[파이썬] Scrapy Item Pipeline 설정

Scrapy is a powerful and flexible web scraping framework written in Python. One of its key features is the ability to define item pipelines, which are used to process scraped items before they are saved or discarded. In this blog post, we will discuss how to configure and use item pipelines in Scrapy.

What is an item pipeline?

An item pipeline is a mechanism in Scrapy that allows you to process scraped items. It acts as a chain of processors, where each processor performs a specific task on the item. The tasks can include cleaning the data, validating it, and storing it in a database or file, among others.

Configuring an item pipeline

To configure an item pipeline in Scrapy, you need to follow these steps:

  1. Open your Scrapy project and locate the settings.py file.
  2. Look for the ITEM_PIPELINES setting. If it doesn’t exist, add it to the file and set it as an empty dictionary ({}).
  3. Define your item pipelines as a list of tuples inside the ITEM_PIPELINES dictionary. Each tuple should contain a unique number that represents the order in which the pipelines will be executed, followed by the fully qualified class name of the pipeline.
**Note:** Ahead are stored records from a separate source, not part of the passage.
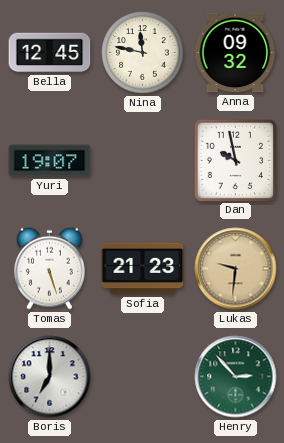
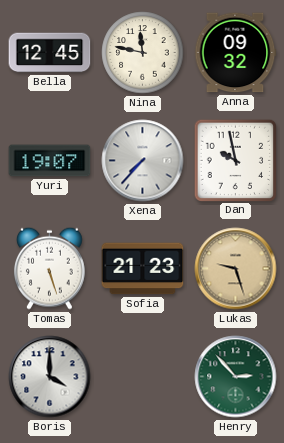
Xena: none -> 7:37
Lukas: 9:31 -> 9:27
Boris: 7:00 -> 4:00
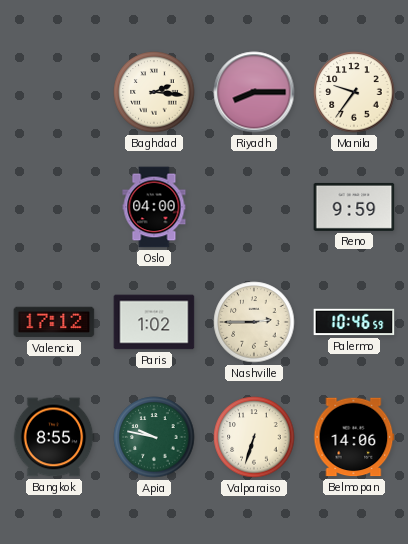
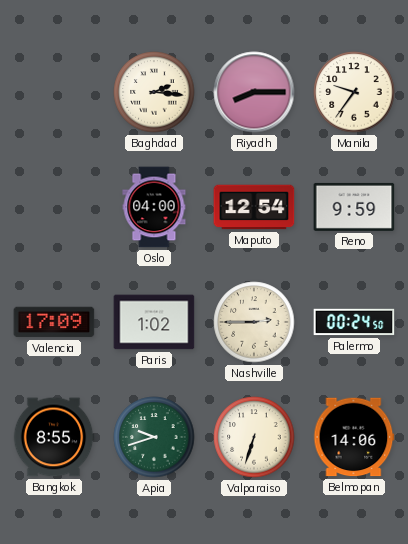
Maputo: none -> 12:54
Valencia: 17:12 -> 17:09
Palermo: 10:46 -> 00:24
Apia: 9:47 -> 9:42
Here’s an example of how the settings.py file might look like:

ITEM_PIPELINES = {
    'myproject.pipelines.CleanDataPipeline': 100,
    'myproject.pipelines.StoreDataPipeline': 200,
}

In this example, the CleanDataPipeline will be executed first with a priority of 100, followed by the StoreDataPipeline with a priority of 200.

Creating an item pipeline

To create a custom item pipeline, you need to define a class that inherits from the scrapy.ItemPipeline base class. The class must implement certain methods that define the processing tasks to be performed on the items.

class CleanDataPipeline:
    def process_item(self, item, spider):
        # Clean the item data here
        return item

class StoreDataPipeline:
    def process_item(self, item, spider):
        # Store the item data here
        return item

In this example, the CleanDataPipeline performs data cleaning operations on the item, while the StoreDataPipeline stores the processed item data.

Running the item pipeline

Once the item pipelines are configured, Scrapy will automatically run them for each scraped item during the crawling process. The order in which the pipelines are executed is determined by the priority values specified when configuring the pipelines.

Conclusion

In this blog post, we learned about Scrapy item pipelines and how to configure and use them in Python. Item pipelines provide a powerful way to process scraped items before saving them, allowing you to clean, validate, and store the data according to your needs. By understanding and utilizing item pipelines effectively, you can enhance the efficiency and accuracy of your web scraping projects with Scrapy.